ABOUT THIS EXERCISE:
The lines to return are those from the line holding "шолом гарнітуру." through the last line of the entries below, both included, written exactly and without pictures.

ENTRIES PROVIDED:
=-=-=-=-=

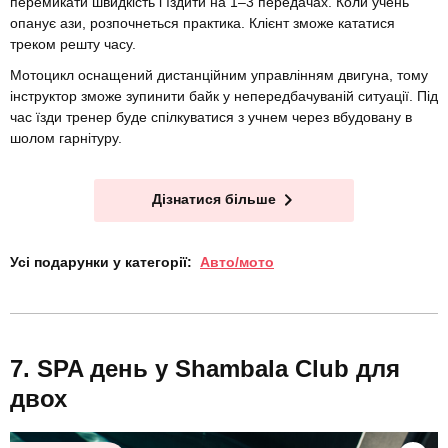
перемикати швидкість і їздити на 1–3 передачах. Коли учень
опанує ази, розпочнеться практика. Клієнт зможе кататися
треком решту часу.
Мотоцикл оснащений дистанційним управлінням двигуна, тому
інструктор зможе зупинити байк у непередбачуваній ситуації. Під
час їзди тренер буде спілкуватися з учнем через вбудовану в
шолом гарнітуру.
Дізнатися більше
Усі подарунки у категорії:
Авто/мото
SPA день у Shambala Club для
двох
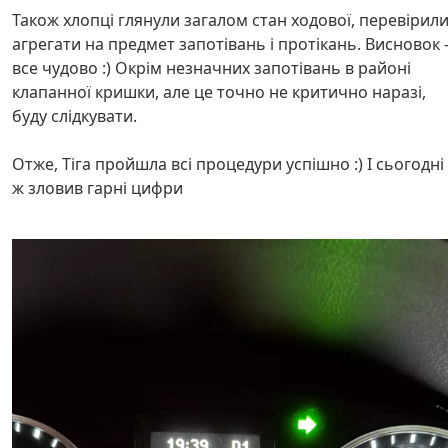
Також хлопці глянули загалом стан ходової, перевірил
агрегати на предмет запотівань і протікань. Висновок 
все чудово :) Окрім незначних запотівань в районі
клапанної кришки, але це точно не критично наразі,
буду слідкувати.
Отже, Тіга пройшла всі процедури успішно :) І сьогодні
ж зловив гарні цифри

=-=-=-=-=

OUTPUT OF THE TASK:
шолом гарнітуру.
Дізнатися більше
Усі подарунки у категорії:
Авто/мото
SPA день у Shambala Club для
двох
Також хлопці глянули загалом стан ходової, перевірил
агрегати на предмет запотівань і протікань. Висновок 
все чудово :) Окрім незначних запотівань в районі
клапанної кришки, але це точно не критично наразі,
буду слідкувати.
Отже, Тіга пройшла всі процедури успішно :) І сьогодні
ж зловив гарні цифри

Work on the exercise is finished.